• EXERCISE REQUIREMENTS
From the line that holds "April 22, 2011 at 4:57 PM" down to the last line of the listing below, reproduce each line exactly and nothing more, omitting pictures.

___ MATERIAL PROVIDED ___

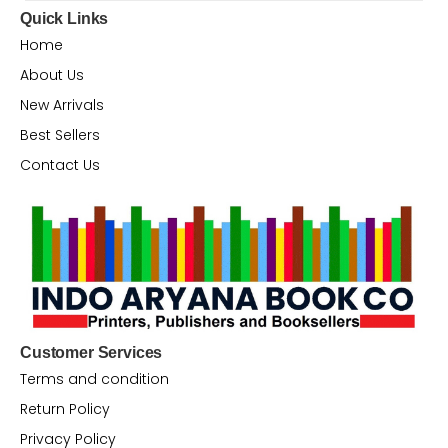
Quick Links
Home
About Us
New Arrivals
Best Sellers
Contact Us
Customer Services
Terms and condition
Return Policy
Privacy Policy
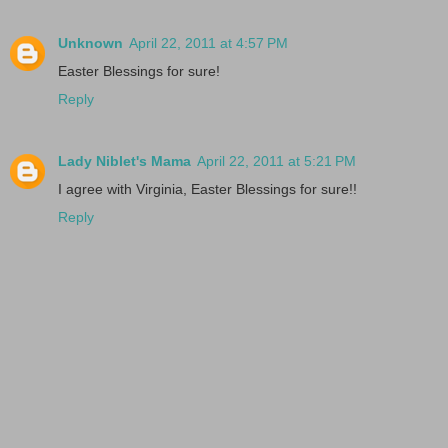
Unknown
April 22, 2011 at 4:57 PM
Easter Blessings for sure!
Reply
Lady Niblet's Mama
April 22, 2011 at 5:21 PM
I agree with Virginia, Easter Blessings for sure!!
Reply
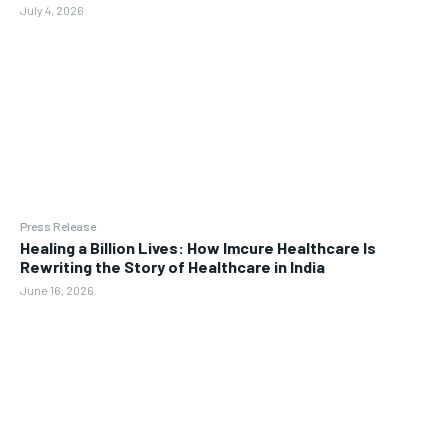
July 4, 2026
Press Release
Healing a Billion Lives: How Imcure Healthcare Is
Rewriting the Story of Healthcare in India
June 16, 2026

___

• TASK OUTPUT
April 22, 2011 at 4:57 PM
Easter Blessings for sure!
Reply
Lady Niblet's Mama
April 22, 2011 at 5:21 PM
I agree with Virginia, Easter Blessings for sure!!
Reply
July 4, 2026
Press Release
Healing a Billion Lives: How Imcure Healthcare Is
Rewriting the Story of Healthcare in India
June 16, 2026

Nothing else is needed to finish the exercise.